The regime in Syria, eight months into the uprising, is making a show of playing nice. It has said it will accept an Arab League plan to end the bloodshed – but no one’s holding their breath. Last week it invited a number of foreign journalists into the country. President Bashar Assad gave his first interview to the international media, with Andrew Gilligan in the Sunday Telegraph. For an outsider arriving in Damascus, having seen the TV footage of the violence in Homs, the city must seem surprisingly calm – one of the reasons, presumably, that the regime asked the press in.

But calm isn’t quite the word. Damascus is a very different place from eight or even six months ago. Taxi drivers no longer solicit or proffer opinions on al-ahdath (‘the events’). There are fewer foreigners, and they are regarded with more suspicion, less likely to be offered tea and conversation; political opinions are shared only among friends. As the death toll rises daily and activists and protesters continue to be locked up, many of the elite have either left or are making plans to. Artists, writers, bookshop owners, dissidents, young men due for military service have all gone. For those who remain, ‘it’s like being an automaton,’ one shopkeeper in Damascus says. ‘I focus on small things like getting there and back safely.’

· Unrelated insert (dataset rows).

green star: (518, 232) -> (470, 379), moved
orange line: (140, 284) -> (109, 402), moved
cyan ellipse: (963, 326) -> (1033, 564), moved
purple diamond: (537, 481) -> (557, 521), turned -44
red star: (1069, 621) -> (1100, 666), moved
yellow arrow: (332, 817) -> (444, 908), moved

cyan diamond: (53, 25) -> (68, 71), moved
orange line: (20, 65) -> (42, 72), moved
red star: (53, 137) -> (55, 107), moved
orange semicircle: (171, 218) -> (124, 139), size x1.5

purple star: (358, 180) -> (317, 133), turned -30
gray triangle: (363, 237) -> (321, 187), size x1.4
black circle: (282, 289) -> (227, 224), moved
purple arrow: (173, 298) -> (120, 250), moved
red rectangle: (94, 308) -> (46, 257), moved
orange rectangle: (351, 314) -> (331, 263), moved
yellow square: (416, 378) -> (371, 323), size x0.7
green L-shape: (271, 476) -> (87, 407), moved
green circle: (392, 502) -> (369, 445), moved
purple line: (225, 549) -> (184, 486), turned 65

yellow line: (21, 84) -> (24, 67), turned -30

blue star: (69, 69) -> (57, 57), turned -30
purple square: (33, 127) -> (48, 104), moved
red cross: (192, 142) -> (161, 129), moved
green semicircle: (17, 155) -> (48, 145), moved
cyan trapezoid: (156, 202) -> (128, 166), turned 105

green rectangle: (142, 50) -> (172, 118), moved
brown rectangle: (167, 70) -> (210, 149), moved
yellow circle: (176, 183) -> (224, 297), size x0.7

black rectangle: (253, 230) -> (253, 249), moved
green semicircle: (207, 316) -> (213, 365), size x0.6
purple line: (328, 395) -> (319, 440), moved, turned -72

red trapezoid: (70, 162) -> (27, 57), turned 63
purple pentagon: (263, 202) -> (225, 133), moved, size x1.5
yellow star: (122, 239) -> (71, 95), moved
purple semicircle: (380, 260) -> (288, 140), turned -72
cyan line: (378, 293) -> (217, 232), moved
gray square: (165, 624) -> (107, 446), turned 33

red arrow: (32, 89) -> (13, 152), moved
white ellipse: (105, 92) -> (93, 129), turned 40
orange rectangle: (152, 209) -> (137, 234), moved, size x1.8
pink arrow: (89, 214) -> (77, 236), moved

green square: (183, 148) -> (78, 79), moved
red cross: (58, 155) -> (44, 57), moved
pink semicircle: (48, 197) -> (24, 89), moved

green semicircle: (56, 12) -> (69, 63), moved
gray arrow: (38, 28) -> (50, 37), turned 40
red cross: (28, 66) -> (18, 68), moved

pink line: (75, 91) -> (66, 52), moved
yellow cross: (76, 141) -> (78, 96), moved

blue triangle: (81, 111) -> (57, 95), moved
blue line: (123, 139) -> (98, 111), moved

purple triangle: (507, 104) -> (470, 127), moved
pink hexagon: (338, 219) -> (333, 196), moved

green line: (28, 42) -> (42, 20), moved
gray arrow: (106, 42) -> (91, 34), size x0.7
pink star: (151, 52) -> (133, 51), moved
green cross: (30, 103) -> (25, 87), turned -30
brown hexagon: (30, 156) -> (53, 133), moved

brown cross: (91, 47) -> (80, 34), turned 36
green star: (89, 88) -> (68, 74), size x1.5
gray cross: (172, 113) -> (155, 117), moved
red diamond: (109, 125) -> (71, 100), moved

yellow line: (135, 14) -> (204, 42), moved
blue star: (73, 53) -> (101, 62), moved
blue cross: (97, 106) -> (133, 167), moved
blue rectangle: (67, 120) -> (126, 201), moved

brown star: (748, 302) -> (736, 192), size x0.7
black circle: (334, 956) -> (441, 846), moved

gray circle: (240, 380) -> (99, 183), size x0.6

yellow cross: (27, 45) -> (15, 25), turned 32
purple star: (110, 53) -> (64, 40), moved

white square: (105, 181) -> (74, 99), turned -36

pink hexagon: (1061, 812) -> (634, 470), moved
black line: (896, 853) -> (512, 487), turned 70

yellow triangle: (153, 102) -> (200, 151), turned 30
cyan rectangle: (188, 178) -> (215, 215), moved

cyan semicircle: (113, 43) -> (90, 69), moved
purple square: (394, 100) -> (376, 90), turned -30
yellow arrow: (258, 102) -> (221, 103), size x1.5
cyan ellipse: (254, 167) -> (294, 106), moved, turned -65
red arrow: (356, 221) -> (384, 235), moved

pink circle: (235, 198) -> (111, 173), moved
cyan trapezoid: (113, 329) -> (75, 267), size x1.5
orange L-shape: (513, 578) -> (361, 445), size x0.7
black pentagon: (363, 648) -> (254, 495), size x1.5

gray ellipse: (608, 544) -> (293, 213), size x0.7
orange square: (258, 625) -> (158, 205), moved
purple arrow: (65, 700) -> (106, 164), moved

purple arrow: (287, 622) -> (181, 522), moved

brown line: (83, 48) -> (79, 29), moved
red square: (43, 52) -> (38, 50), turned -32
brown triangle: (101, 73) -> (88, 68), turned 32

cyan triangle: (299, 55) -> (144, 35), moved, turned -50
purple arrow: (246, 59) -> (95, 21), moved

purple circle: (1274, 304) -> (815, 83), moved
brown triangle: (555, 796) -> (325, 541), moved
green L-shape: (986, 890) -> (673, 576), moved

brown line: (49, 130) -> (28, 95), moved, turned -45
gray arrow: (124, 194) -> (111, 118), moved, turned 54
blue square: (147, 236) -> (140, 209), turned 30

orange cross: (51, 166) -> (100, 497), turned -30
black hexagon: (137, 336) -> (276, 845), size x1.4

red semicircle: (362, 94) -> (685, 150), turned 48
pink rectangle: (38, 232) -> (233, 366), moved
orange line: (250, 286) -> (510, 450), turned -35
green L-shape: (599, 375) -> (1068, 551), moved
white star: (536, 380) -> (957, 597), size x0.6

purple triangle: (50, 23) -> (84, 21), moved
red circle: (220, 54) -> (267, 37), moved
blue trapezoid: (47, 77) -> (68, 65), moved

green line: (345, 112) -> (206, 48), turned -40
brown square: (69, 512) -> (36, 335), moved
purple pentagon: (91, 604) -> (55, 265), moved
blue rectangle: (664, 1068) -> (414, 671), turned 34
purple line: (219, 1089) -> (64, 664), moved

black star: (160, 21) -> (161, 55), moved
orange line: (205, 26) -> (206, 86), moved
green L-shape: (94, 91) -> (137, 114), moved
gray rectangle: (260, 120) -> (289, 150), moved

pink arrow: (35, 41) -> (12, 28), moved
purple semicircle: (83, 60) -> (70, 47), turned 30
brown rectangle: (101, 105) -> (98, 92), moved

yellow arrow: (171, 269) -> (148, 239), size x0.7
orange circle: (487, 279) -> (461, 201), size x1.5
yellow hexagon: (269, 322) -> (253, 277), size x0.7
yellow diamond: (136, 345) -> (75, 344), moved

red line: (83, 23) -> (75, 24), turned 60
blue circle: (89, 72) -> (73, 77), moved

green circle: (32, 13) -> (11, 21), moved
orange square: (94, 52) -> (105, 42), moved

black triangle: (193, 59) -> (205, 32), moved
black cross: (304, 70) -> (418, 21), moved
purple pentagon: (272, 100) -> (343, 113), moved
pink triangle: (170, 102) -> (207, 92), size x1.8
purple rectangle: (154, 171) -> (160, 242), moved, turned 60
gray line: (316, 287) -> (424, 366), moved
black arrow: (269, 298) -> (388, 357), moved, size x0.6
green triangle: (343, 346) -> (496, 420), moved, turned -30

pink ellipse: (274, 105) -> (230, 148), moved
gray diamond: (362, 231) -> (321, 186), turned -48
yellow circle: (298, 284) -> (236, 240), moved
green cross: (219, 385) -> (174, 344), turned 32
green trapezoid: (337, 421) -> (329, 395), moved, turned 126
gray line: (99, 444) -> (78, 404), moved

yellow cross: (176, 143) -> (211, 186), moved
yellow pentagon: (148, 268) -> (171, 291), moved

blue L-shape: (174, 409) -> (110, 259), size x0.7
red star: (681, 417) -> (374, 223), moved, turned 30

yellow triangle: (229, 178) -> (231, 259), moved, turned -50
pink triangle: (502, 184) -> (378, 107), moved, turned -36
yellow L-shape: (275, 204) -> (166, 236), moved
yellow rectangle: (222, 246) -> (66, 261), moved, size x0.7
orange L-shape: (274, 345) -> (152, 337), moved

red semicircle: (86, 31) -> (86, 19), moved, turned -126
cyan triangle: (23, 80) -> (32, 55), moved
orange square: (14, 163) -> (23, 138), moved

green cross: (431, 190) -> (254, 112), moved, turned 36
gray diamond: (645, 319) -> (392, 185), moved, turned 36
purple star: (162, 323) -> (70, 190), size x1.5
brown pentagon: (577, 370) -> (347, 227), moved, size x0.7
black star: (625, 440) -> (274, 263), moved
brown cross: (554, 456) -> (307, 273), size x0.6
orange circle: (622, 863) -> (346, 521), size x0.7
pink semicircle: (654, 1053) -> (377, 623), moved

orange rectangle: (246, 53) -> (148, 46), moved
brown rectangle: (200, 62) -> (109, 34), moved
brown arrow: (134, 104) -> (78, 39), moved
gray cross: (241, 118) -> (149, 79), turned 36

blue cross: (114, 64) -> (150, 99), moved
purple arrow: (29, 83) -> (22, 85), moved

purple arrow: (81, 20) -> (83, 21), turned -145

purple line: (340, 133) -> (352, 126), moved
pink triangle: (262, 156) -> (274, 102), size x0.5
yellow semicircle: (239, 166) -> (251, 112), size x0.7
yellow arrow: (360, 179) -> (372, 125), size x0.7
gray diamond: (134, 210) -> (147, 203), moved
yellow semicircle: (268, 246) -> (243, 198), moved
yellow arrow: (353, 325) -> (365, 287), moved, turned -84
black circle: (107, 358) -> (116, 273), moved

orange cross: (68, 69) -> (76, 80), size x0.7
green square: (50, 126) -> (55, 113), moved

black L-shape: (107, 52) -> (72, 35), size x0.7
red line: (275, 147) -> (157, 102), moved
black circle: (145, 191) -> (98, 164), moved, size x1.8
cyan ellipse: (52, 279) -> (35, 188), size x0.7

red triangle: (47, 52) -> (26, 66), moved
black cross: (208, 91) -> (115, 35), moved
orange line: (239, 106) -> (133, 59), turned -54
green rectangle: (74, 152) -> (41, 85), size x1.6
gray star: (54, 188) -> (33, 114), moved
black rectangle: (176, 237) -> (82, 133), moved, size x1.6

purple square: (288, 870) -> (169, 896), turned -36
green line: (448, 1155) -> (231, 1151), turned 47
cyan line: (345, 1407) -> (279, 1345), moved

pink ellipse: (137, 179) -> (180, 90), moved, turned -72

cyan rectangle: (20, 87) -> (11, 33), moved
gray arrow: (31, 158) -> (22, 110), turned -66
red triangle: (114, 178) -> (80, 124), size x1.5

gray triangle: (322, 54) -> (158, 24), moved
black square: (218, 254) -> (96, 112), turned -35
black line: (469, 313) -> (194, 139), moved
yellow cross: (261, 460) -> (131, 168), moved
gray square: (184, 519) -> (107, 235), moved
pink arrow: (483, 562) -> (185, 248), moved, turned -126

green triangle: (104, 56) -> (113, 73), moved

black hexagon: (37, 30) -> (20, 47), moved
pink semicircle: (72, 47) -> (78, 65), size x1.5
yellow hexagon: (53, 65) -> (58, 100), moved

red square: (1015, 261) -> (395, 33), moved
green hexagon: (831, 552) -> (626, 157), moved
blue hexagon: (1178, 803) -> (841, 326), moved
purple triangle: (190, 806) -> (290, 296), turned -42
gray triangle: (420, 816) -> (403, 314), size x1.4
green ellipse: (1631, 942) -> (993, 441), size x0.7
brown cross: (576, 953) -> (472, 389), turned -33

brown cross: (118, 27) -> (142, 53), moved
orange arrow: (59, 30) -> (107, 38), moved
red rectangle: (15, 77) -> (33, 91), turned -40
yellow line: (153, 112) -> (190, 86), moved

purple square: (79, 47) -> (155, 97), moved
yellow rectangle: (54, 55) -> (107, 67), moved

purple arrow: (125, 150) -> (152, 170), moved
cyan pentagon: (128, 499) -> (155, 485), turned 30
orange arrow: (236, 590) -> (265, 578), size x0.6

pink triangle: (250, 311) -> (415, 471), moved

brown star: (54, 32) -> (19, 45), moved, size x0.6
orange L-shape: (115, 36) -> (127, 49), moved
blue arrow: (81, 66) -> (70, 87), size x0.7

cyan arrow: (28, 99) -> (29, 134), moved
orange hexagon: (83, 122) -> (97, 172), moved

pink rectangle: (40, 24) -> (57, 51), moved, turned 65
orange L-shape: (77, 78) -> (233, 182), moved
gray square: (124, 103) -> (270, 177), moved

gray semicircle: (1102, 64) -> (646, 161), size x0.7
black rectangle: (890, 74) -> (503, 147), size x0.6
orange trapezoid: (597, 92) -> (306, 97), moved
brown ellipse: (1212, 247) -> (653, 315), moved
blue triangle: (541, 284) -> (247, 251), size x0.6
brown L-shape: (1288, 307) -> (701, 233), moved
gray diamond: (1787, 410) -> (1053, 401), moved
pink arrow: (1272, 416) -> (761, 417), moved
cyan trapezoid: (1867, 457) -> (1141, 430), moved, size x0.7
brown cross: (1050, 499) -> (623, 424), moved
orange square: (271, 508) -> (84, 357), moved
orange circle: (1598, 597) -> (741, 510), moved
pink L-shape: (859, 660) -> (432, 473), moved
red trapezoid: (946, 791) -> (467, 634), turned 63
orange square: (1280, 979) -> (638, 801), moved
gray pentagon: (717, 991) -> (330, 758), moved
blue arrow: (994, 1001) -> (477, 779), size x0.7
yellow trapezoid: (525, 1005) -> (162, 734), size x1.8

‘There used to be a sheen of respectability,’ one long-time resident says. The bars, restaurants and art galleries in the Old City used to be sustained by the tourists and students of Arabic who came here in droves. ‘But now it feels like a mafia state without apology.’ In recent weeks, Mashaal Tammo, a soft-spoken Syrian Kurdish political leader, was killed in his house, almost certainly by regime agents; Riad Seif, a veteran dissident, was severely beaten.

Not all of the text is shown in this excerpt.